- [PROVIDED ENTRIES]
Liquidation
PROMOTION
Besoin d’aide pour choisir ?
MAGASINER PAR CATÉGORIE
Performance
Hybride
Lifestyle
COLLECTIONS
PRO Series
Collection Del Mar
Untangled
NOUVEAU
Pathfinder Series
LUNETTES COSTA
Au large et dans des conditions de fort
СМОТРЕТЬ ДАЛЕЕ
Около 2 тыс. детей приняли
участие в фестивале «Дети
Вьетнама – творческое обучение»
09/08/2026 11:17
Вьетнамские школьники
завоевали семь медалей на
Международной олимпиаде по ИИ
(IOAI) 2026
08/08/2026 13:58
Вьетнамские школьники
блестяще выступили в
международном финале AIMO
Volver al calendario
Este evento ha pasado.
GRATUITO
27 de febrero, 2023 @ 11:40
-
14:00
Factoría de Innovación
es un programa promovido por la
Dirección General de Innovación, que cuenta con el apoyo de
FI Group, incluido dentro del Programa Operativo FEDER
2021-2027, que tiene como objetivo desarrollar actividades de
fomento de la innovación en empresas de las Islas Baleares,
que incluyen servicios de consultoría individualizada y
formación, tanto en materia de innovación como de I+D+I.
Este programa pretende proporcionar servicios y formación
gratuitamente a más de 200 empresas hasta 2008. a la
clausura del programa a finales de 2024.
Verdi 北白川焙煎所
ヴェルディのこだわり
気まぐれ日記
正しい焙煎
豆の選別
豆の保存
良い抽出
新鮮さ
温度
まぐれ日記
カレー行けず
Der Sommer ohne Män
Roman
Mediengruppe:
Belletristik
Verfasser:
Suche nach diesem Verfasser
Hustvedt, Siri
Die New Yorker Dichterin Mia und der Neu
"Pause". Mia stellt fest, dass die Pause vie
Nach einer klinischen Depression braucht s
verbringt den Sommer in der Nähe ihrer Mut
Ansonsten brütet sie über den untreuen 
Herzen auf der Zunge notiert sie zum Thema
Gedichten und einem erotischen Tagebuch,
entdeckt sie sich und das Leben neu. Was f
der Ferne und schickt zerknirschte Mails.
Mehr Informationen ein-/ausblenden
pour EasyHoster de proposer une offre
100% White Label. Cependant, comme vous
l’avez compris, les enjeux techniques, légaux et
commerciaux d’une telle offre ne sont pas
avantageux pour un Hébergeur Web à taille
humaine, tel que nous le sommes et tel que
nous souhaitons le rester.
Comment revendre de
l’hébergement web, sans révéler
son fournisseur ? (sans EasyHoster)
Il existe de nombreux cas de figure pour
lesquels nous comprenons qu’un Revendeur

--

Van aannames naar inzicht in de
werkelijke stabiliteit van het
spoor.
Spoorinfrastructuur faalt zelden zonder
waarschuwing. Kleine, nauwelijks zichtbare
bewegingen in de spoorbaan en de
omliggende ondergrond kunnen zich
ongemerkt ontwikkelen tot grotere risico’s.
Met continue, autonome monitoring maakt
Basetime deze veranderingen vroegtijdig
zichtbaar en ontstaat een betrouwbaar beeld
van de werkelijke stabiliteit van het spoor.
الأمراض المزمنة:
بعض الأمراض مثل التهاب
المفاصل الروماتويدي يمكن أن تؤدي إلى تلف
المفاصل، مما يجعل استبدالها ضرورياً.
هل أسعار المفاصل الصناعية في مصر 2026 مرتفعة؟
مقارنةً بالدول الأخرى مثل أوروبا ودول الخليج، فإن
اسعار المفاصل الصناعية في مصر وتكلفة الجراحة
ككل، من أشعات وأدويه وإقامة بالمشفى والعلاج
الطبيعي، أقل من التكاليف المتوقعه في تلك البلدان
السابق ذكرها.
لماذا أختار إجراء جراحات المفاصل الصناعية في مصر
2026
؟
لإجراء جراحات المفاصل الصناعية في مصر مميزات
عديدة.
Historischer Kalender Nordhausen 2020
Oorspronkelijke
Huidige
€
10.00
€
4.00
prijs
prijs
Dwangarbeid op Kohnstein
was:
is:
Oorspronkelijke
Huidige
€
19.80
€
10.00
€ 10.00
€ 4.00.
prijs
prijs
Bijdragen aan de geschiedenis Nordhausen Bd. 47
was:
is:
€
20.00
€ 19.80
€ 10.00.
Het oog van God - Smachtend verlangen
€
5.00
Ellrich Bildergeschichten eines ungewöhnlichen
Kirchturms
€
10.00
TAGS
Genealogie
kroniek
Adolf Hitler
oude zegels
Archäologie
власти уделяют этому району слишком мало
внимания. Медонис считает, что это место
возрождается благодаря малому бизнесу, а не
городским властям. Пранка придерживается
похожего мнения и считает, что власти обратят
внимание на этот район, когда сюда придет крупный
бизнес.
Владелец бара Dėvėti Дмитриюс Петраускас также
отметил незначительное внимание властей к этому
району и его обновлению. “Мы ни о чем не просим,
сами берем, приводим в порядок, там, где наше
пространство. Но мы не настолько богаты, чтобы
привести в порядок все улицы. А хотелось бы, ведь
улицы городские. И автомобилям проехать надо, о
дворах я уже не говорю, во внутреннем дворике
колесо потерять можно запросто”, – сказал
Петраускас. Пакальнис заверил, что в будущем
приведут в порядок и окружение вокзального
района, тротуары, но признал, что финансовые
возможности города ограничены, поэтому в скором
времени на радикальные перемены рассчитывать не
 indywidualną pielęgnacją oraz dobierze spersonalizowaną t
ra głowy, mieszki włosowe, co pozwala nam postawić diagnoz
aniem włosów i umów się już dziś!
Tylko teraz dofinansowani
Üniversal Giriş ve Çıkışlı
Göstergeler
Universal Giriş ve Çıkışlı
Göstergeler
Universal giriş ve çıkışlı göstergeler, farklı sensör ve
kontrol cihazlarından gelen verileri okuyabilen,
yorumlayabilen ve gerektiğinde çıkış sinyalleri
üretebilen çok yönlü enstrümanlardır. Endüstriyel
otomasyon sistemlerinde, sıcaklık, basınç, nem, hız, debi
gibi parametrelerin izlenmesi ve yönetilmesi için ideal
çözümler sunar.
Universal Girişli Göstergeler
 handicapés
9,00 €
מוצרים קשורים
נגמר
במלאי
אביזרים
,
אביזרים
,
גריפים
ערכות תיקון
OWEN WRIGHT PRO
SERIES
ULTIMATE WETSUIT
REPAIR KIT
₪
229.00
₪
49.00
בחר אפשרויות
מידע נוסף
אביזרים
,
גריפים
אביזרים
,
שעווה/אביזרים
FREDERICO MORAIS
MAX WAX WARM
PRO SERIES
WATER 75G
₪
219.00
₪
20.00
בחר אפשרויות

--

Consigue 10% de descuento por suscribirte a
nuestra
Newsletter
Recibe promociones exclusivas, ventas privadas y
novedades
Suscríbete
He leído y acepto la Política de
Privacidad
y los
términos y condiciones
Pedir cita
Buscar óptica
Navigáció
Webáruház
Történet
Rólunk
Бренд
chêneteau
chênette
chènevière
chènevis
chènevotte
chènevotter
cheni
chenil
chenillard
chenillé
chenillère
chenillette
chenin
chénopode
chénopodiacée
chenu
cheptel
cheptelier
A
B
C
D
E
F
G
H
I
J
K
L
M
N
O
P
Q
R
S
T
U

- [YOUR GOAL] Starting at the line that has "Liquidation" in the records above, restate word for word every line until the one that has "2021-2027, que tiene", and include that one as well.

- [TASK SOLUTION]
Liquidation
PROMOTION
Besoin d’aide pour choisir ?
MAGASINER PAR CATÉGORIE
Performance
Hybride
Lifestyle
COLLECTIONS
PRO Series
Collection Del Mar
Untangled
NOUVEAU
Pathfinder Series
LUNETTES COSTA
Au large et dans des conditions de fort
СМОТРЕТЬ ДАЛЕЕ
Около 2 тыс. детей приняли
участие в фестивале «Дети
Вьетнама – творческое обучение»
09/08/2026 11:17
Вьетнамские школьники
завоевали семь медалей на
Международной олимпиаде по ИИ
(IOAI) 2026
08/08/2026 13:58
Вьетнамские школьники
блестяще выступили в
международном финале AIMO
Volver al calendario
Este evento ha pasado.
GRATUITO
27 de febrero, 2023 @ 11:40
-
14:00
Factoría de Innovación
es un programa promovido por la
Dirección General de Innovación, que cuenta con el apoyo de
FI Group, incluido dentro del Programa Operativo FEDER
2021-2027, que tiene como objetivo desarrollar actividades de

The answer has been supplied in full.